# Using mpathic to compute footprints

In [None]:
import pandas as pd
import numpy as np
import matplotlib.pyplot as plt

In [2]:
import sys
sys.path.insert(0, '/home/tom/mpathic')


In [3]:
from mpathic import learn_model

First we import a test data set.

In [4]:
df = pd.read_csv("../../../data/processed_barcodes/20221114_barcode/LB_by_promoter/araCp_counts.csv")
df.head(5)

Unnamed: 0,cDNA_count,gDNA_count,barcode,name,mapping_count,promoter
0,228337,38677,GGCCATACTTTTTGAAGTAT,araCp,39,GTCATGTAGCATCCGCTAATCTTATGGATAAAAATACTATGGCTTA...
1,79171,2461,CATACCTCATGGTGTGCGTA,araCp,3,GTCAGGTAGGATGCGCTAATCTTATGGATAAAAATGCTATGGCATA...
2,62180,23612,GTATATGTACGTCCCTGCGA,araCp,178,GTCAGCTAGGATCCGGTAATCTTATGGATAAAACTGCTCTGGCATA...
3,56594,38141,TAATTCATACTTCGGCGCAG,araCp,56,GTCTGGTAGGATCCGCTAATCTTATGGATATAAATGCTAGGGCATG...
4,55044,36067,CTTGAAAGGCTCTGTGCGTA,araCp,62,GTCATGTAGGAGCCCCTAATCTTAGGGATAAAAATGCTATGGCATA...

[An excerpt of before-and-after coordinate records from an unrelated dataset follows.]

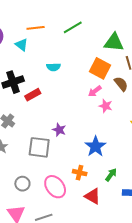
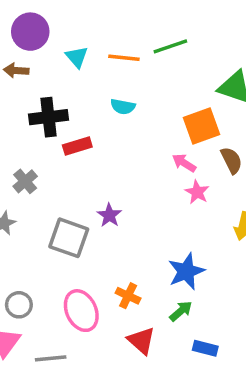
orange line: (36, 28) -> (124, 58), moved
orange square: (100, 68) -> (201, 126), turned 30
pink arrow: (95, 91) -> (184, 163), turned 56
blue star: (95, 146) -> (186, 271), moved
gray circle: (22, 184) -> (19, 305), moved

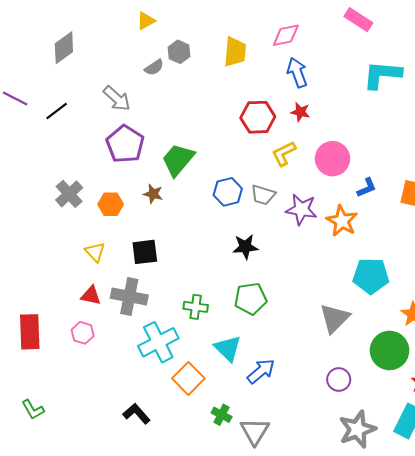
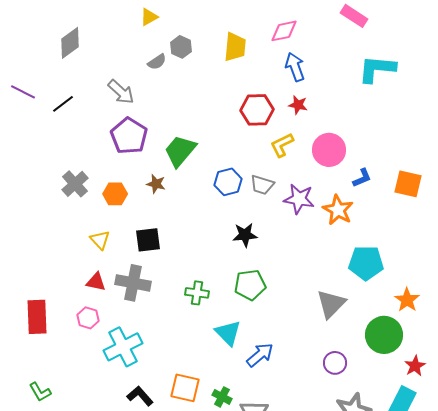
cyan cross: (158, 342) -> (123, 347), moved
orange square: (188, 378) -> (185, 388), moved, turned -32

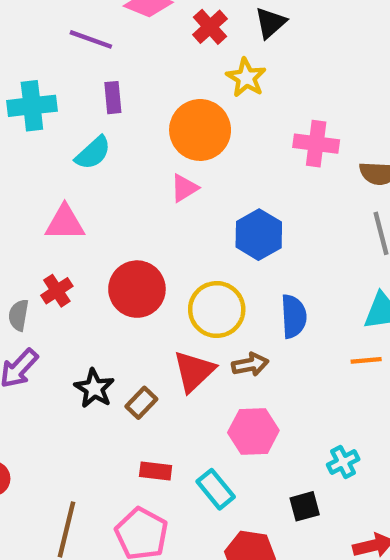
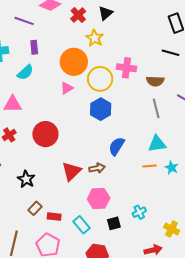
yellow circle: (217, 310) -> (100, 79), moved
blue semicircle: (294, 316) -> (117, 146), turned -144
brown rectangle: (141, 403) -> (35, 208), moved
black square: (305, 506) -> (114, 223), moved

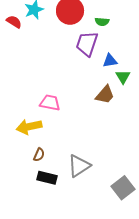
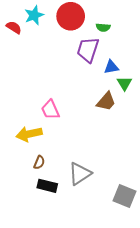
pink trapezoid: (50, 103) -> (50, 110), turned -125
gray square: (123, 188) -> (124, 196), turned -30

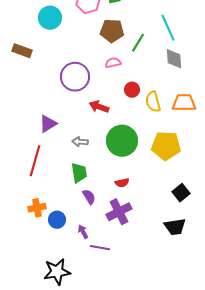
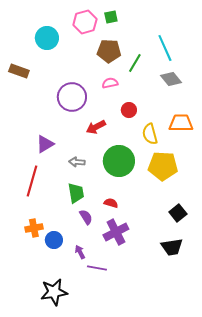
gray diamond: (174, 59) -> (171, 79), turned -35
yellow semicircle: (153, 102) -> (150, 134), moved
red arrow: (99, 107) -> (96, 127), turned -48
red semicircle: (122, 183) -> (111, 203), moved, turned -152

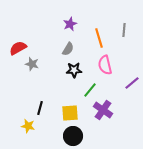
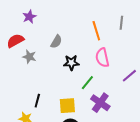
purple star: (70, 24) -> (29, 17), moved
gray semicircle: (68, 49) -> (56, 42), moved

Prep dataframe to work with mpathic, therefore renaming columns and sorting the dataframe.

In [5]:
df.rename(
    columns={
        "cDNA_count": "ct_1",
        "gDNA_count": "ct_0",
        "promoter": "seq"
    },
    inplace=True
)
df['ct'] = df['ct_0'] + df['ct_1']
df = df[['ct', 'ct_0', 'ct_1', 'seq']]
df.head(5)

Unnamed: 0,ct,ct_0,ct_1,seq
0,267014,38677,228337,GTCATGTAGCATCCGCTAATCTTATGGATAAAAATACTATGGCTTA...
1,81632,2461,79171,GTCAGGTAGGATGCGCTAATCTTATGGATAAAAATGCTATGGCATA...
2,85792,23612,62180,GTCAGCTAGGATCCGGTAATCTTATGGATAAAACTGCTCTGGCATA...
3,94735,38141,56594,GTCTGGTAGGATCCGCTAATCTTATGGATATAAATGCTAGGGCATG...
4,91111,36067,55044,GTCATGTAGGAGCCCCTAATCTTAGGGATAAAAATGCTATGGCATA...


Run mpathic on dataframe.

In [None]:
db = "../../../data/mpathic_footprints/20221114_barcode/araCp_LB_dataset_db"

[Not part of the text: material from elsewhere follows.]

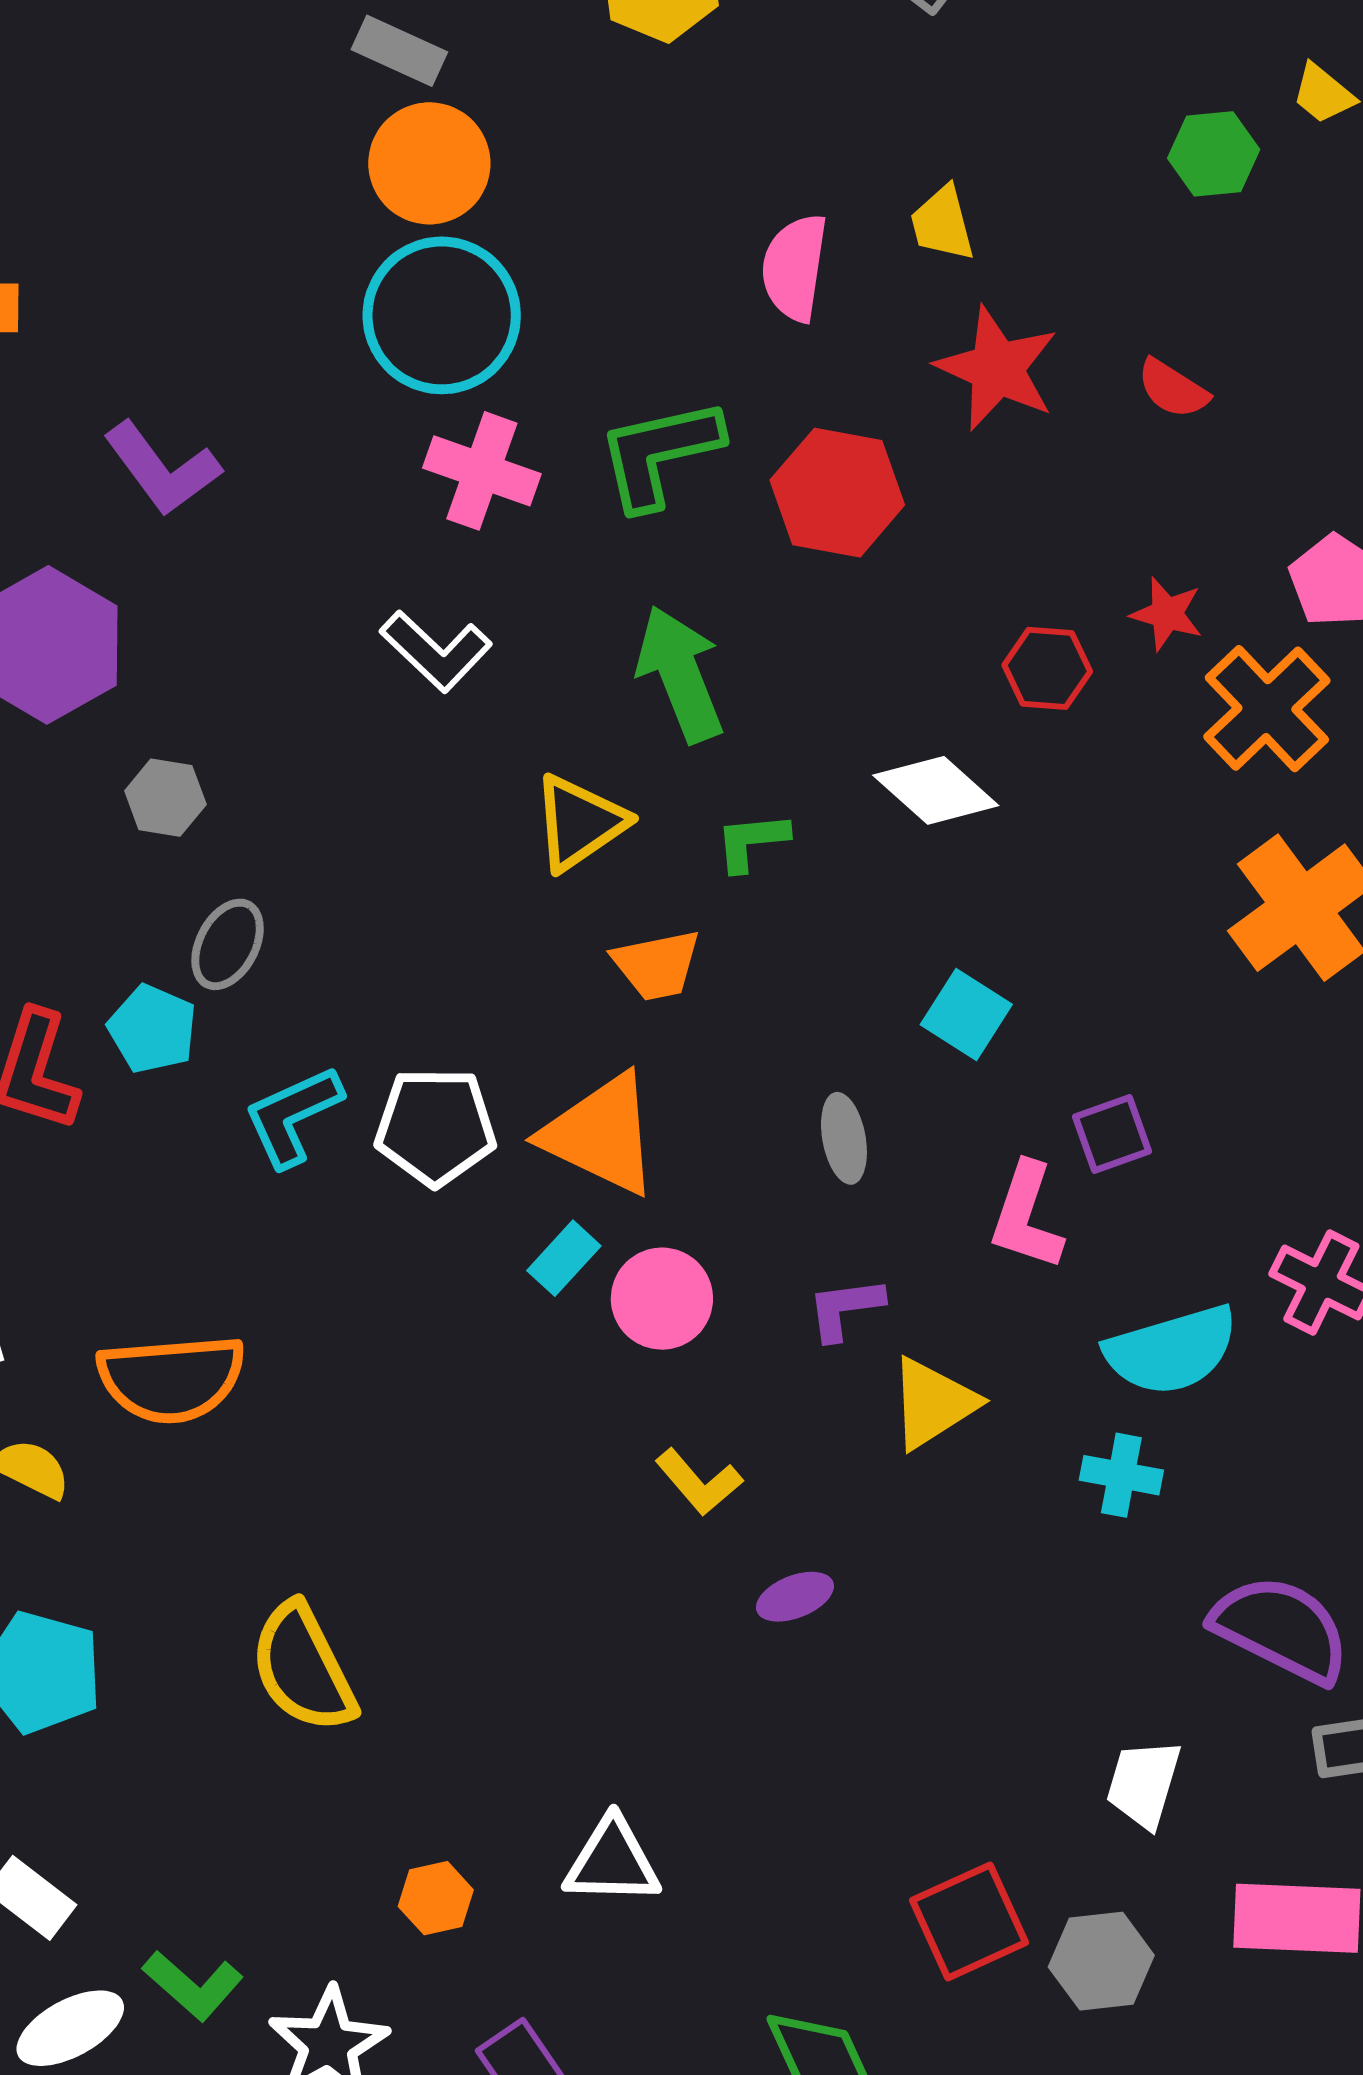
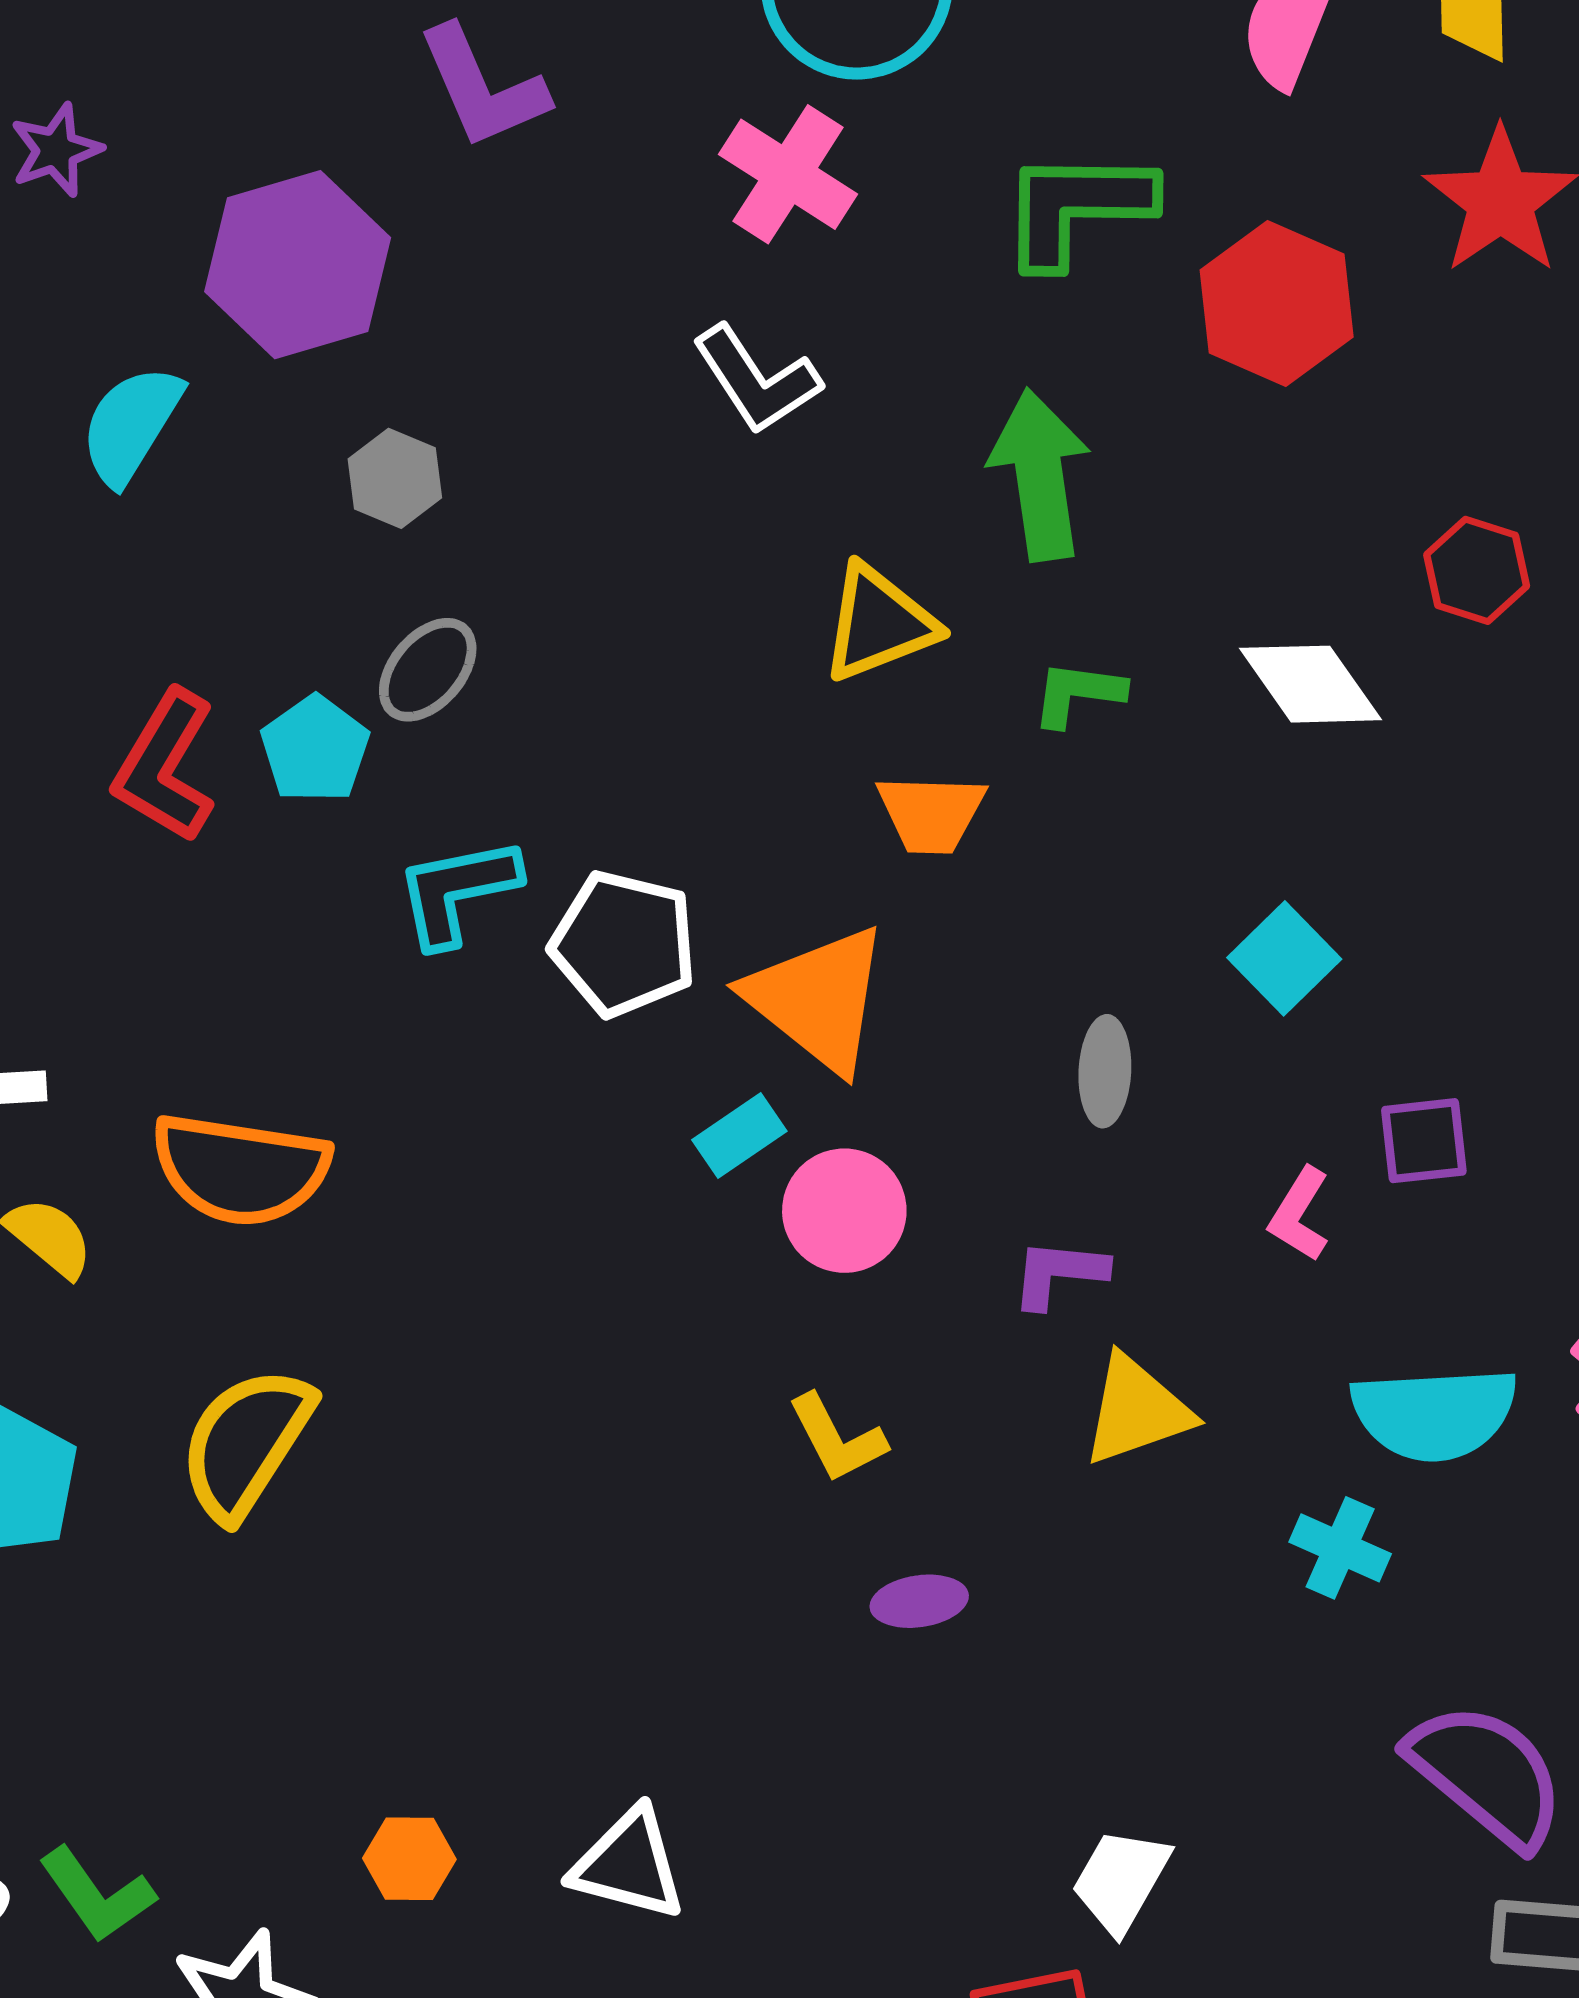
pink cross: (482, 471) -> (788, 174), moved
pink L-shape: (1026, 1216) -> (1299, 1214), size x0.7
yellow semicircle: (303, 1668) -> (246, 1443), moved, turned 46
white trapezoid: (1144, 1784) -> (1121, 1880), moved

mcmc_df = learn_model.main(
    df=df,
    lm='IM',
    modeltype='MAT',
    LS_means_std=None,
    db=db,
    iteration=300000,
    burnin=100000,
    thin=10,
    runnum=0,
    initialize='rand',
    start=0,
    end=None,
    foreground=1,
    background=0,
    alpha=0,
    pseudocounts=1,
    test=False,
    drop_library=False,
    verbose=True,
)


 [----             10%                  ] 32498 of 300000 complete in 4756.5 sec

In [None]:
mcmc_df.to_csv("araC_mcmc_mpathic.csv", index=False)

Transform phenotype output to probabilities using exponential distribution.

In [None]:
inf_arr = mcmc_df[['val_A', 'val_C', 'val_G', 'val_T']].to_numpy()
prob_mat = np.zeros((160, 4))

for i in range(160):
    prob_mat[i, :] = np.exp(inf_arr[i, :]) / np.sum(np.exp(inf_arr[i, :]))

Compute relative entropy.

In [None]:
relative_ent = np.zeros(160)
for i in range(160):
    relative_ent[i] = np.sum([prob_mat[i, j] * np.log2(prob_mat[i, j]/0.25) for j in range(4)])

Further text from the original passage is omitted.